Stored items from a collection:
# # # # #
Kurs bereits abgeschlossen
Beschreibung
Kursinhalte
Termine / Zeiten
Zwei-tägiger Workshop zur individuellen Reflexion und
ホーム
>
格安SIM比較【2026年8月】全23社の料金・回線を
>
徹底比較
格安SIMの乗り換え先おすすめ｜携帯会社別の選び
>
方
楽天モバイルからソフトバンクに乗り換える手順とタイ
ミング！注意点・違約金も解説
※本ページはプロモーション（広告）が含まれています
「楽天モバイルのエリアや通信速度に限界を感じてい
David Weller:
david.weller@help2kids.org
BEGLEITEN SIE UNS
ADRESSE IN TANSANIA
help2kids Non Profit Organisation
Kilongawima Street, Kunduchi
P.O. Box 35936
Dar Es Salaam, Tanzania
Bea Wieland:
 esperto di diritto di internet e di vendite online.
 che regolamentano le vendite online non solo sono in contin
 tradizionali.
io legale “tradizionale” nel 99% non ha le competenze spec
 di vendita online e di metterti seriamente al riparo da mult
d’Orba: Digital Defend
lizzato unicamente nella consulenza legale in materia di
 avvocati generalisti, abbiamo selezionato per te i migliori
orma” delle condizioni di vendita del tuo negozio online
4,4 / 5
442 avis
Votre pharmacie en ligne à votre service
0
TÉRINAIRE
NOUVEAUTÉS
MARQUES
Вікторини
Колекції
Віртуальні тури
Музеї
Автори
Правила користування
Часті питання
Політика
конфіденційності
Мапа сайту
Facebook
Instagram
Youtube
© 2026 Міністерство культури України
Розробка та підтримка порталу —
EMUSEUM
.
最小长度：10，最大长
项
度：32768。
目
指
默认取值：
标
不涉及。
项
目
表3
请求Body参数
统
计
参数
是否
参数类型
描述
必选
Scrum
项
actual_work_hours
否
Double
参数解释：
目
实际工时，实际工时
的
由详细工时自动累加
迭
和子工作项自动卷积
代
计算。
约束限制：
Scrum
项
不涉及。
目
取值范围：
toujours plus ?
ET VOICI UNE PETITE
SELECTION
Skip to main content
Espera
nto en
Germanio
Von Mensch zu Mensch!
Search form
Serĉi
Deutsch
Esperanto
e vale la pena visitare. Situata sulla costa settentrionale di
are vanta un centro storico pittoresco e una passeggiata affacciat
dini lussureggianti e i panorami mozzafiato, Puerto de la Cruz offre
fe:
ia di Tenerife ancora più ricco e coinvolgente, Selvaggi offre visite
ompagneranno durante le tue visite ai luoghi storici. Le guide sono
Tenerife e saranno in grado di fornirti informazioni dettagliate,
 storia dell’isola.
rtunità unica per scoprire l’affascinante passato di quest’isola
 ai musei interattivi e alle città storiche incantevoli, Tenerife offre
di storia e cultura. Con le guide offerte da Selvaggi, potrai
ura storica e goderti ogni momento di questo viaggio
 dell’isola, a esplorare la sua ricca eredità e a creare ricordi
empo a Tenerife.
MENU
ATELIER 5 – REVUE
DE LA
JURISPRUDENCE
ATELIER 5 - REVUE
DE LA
# # # # #
Task description: Please print the lines from the start of the records up to and including the line with "lizzato unicamente nella", copying each one exactly and leaving out the rest.

Reply:
Kurs bereits abgeschlossen
Beschreibung
Kursinhalte
Termine / Zeiten
Zwei-tägiger Workshop zur individuellen Reflexion und
ホーム
>
格安SIM比較【2026年8月】全23社の料金・回線を
>
徹底比較
格安SIMの乗り換え先おすすめ｜携帯会社別の選び
>
方
楽天モバイルからソフトバンクに乗り換える手順とタイ
ミング！注意点・違約金も解説
※本ページはプロモーション（広告）が含まれています
「楽天モバイルのエリアや通信速度に限界を感じてい
David Weller:
david.weller@help2kids.org
BEGLEITEN SIE UNS
ADRESSE IN TANSANIA
help2kids Non Profit Organisation
Kilongawima Street, Kunduchi
P.O. Box 35936
Dar Es Salaam, Tanzania
Bea Wieland:
 esperto di diritto di internet e di vendite online.
 che regolamentano le vendite online non solo sono in contin
 tradizionali.
io legale “tradizionale” nel 99% non ha le competenze spec
 di vendita online e di metterti seriamente al riparo da mult
d’Orba: Digital Defend
lizzato unicamente nella consulenza legale in materia di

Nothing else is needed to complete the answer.